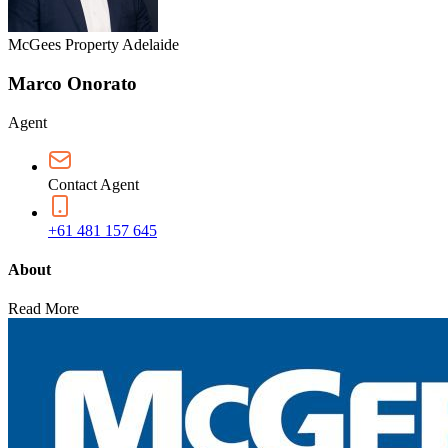
McGees Property Adelaide
Marco Onorato
Agent
Contact Agent
+61 481 157 645
About
Read More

- Work instruction:
Retype the data in full. Images do not go in the copy.

- Response to this task:
McGees Property Adelaide
Marco Onorato
Agent
Contact Agent
+61 481 157 645
About
Read More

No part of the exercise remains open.